I have been using this product for one year, I am not a Japanese, I just like knife I collected many different type of gyuto or chef knives.

for the good point of this knife:
1. The weight just nice, it have well balance, the blade heavier than the handle making it using have good momentum.
2. The blade curve profile is excellent, not like the French style chef knife, this gyuto only have a little curve, making the cutting and slicing easy and comfortable.
3. The traditional build of handle is comfortable to grid. 
4. The blade edge have metal laminate Hamon pattern, looks fancy.

For the bad points:
1. It blade using Japanese white paper steel, shirogami core, and soft iron cover on each side, resulting it very easy to get rust, it will rust in a minutes, when using have to keep constant dry by wiping using dry cloth every 3-5 cuts , after every use have to clean, wipe dry, and oil. Before every use, have to use soup clean off the oil, repeat tediously every time. Which I find it not worth the time and effort.

2. The sharpness of edge DOES NOT hold well. For those who claim it holds the sharp edge well, I would say their level of SHARP is lower than mine sharpness defination, it will have good sharpness right after you whetstone sharpen it, the sharpness will drop immediately after your next use, let say 8 hours later, if you want back the ultra sharpness, u have to wetstone it again and again everytime before use it, edge holding are BAD, by the way, I am using soft rubber material chopping board.

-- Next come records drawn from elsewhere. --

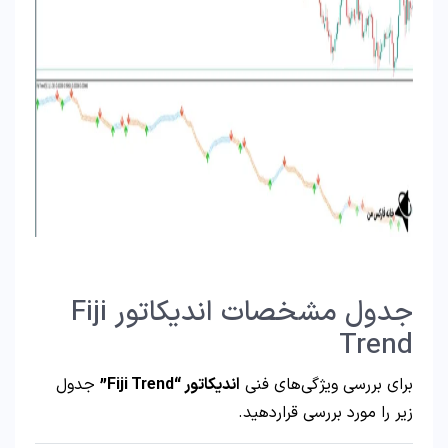
جدول مشخصات اندیکاتور Fiji
Trend
برای بررسی ویژگی‌های فنی
اندیکاتور “Fiji Trend”
جدول
زیر را مورد بررسی قراردهید.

Be warn for those who buy Japanese Gyuto, donot choose Shirogami or SKD steel core knife, it will disappoint you. Only Japanese are know how to appreciate their rusting charaters.

Summary: I kind of like this knife, because of it length, it light weight, good balance, the built, it style and look, and also the handle. It would be a wonderful knife to have only if change the core become VG-10 and sides are stainless steel.


----------



## chinacats

Thanks for the review, perhaps you shouldn't give up on shirogami from using only this one rather poor example--I call this the worst knife I've ever bought (for different reasons than those you've stated)...the iron cladding is more the cause of the rust and the core steel likely doesn't have the best h/t. Mine had a very uneven blade road...and of course the crappy plastic collar on the handle.

As to skd, which knife have you tried that you didn't like? SKD gets pretty good respect from people who prefer semi-stainless. FWIW, vg-10 doesn't get much love around these parts usually due to the difficulty of deburring...to each his/her own.

Cheers


----------



## LifeByA1000Cuts

Shirogami is technically the sharpest steel possible - but yes, edge retention seems to depend a LOT on the maker. Having one Tojiro Shirogami, I can't say it really sucks, but it certainly is not up to par with eg Goko (which regularly out-retains an AS knife that I use with similar frequency for similar tasks).

SKD could be -11 or -12... in both cases, derivatives of a tool steel (D2) that is known difficult to sharpen and known to be temperamental regarding grain etc.


----------



## guari

I would suggest trying aogami super blue as it really shines with long term edge retention, at least for home kitchens. 

Also, try to get and end grain wood chopping board. It helps prolong the life of the edge better than plastic/rubbery boards.


----------



## LifeByA1000Cuts

ER, subjective impression* : Hokiyama AS Nak. < Goko W#1 Gyuto , both at 12dps, both similarly used.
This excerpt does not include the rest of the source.